On Friday, October 28, 2011 09:18:27 dsimcha wrote:
> Formal review of Jesse Phillips's CSV parser module begins today and
> runs through November .  Following that, a vote will take place for one
> week.  Please post any comments about this library in this thread.
> 
> Docs:
> http://nascent.freeshell.org/programming/D/doc/phobos/std_csv.html
> 
> Code:
> https://github.com/he-the-great/phobos/tree/csv

- Nitpick: You should probably proofread the module documentation again. It 
has several mispellings and grammar errors.

- The functions and types mentioned in the documentation should use LREF so 
that they're links to their documentation.

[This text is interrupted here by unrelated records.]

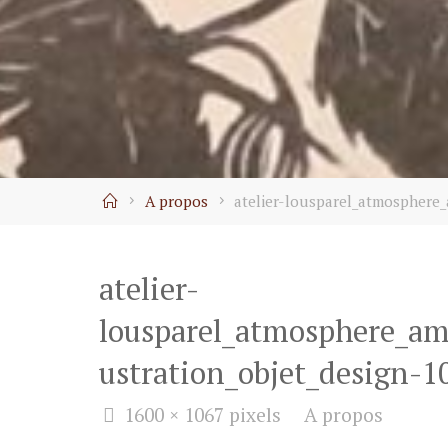
Home
A propos
atelier-lousparel_atmosphere_
atelier-
lousparel_atmosphere_amb
ustration_objet_design-1
Full
1600 × 1067
pixels
A propos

- Shouldn't the term "header" be used rather than "heading?" So, you'd have 
HeaderMismatchException instead of HeadingMismatchException. Usually, the term 
heading is only used for stuff like the heading of an article. Usually, the 
term header is used for stuff like files. RFC 4180 uses the term header but 
never heading. So, unless I'm missing something, I really think that all of 
the instances of heading (both in the documentation and in the API) should be 
changed to header.

- I'd argue against Separator in csvReader being char by default. Individual 
characters should generally be dchar, not char. Using char by itself is almost 
always bad practice IMHO.

- I'd say that csvReader should say that it returns a Records struct which is 
an input range rather than saying that it provides std.range.isInputRange. We 
just don't talk that way about ranges normally. We say that something is a 
particular range type, not that it provides the API for a particular range 
type. If you want to make "is an input range" a link to 
std.range.isInputRange, that's fine, but what's currently there is not how 
ranges are typically referred to. I'd also suggest that you on the range 
functions where you say that they're part of the std.range.isInputRange 
interface, you should use the term API instead of interface, since interface 
has a specific meaning in the language which has nothing to do with this 
context.

- Why does csvNextToken take an Appender!(char[])? That seems overly 
restrictive. I'd argue that it should take an output range of dchar (which 
Appender!(char[]) is). Then it's not restricted to Appender, and it's not 
restricted to char[].

- Also, the fact that you have isSomeChar!(ElementType!Range) concerns me 
somewhat. Normally, I'd expect something more like is(ElementType!Range == 
dchar). As it is, you could have a range of char or wchar, which could do 
funny things. Phobos doesn't normally support that, and I'd be concerned about 
what would happen if someone tried. ElementType!Range will be dchar for all 
string types, so they'll work fine either way, but programmers who are overly 
adventurous or ignorant may try and use a char or wchar range, and I'm willing 
to be that there would be problems with that. Just all around, I'd advise 
checking that the ranges are ranges of dchar and using dchar for the 
separators rather than char.

- You should have unit tests testing ranges _other_ than string. The fact that 
neither wstring nor dstring is tested is worrisome, and ideally, you'd do stuff 
like call filter!"true" on a string so that you have an input range which isn't 
a string. Without at least some of that, I'd be very worried that your code 
can't actually handle generic ranges of dchar and really only works with 
string.

- You should have some unit tests with unicode values - preferably some which 
are multiple code units for both char and wchar. For instance, std.string uses 
\U00010143 in some of its tests, because it's 4 code units in UTF-8 and 2 in 
UTF-16. The complete lack of testing with unicode is worrisome in the same way 
that only testing with string is worrisome. It's too easy to screw something 
up such that it happens to work with string and ASCII but not in general. So, 
please add tests which involve unicode - not only in the data but in the 
separators.

- I find it somewhat odd that you would use a pointer to the range in Record 
rather than using a slice, but I'd have to examine it in more detail to see 
whether that's actually necessary or not. But in general, I'd argue that a 
slice should be used rather than a pointer if it can be.

- Jonathan M Davis

P.S.  Just as a note, since you seem to like not using braces if you don't 
need to for if statements and the like, I though that I'd point out that try 
and catch don't require braces in D if htey contain only one statement. You 
have several one line catches which use braces when they don't need to. I'm 
not arguing that you should or shouldn't change it, but I thought that I would 
point out that the braces aren't necessary in case you didn't know (since they 
_are_ necessary in other languages).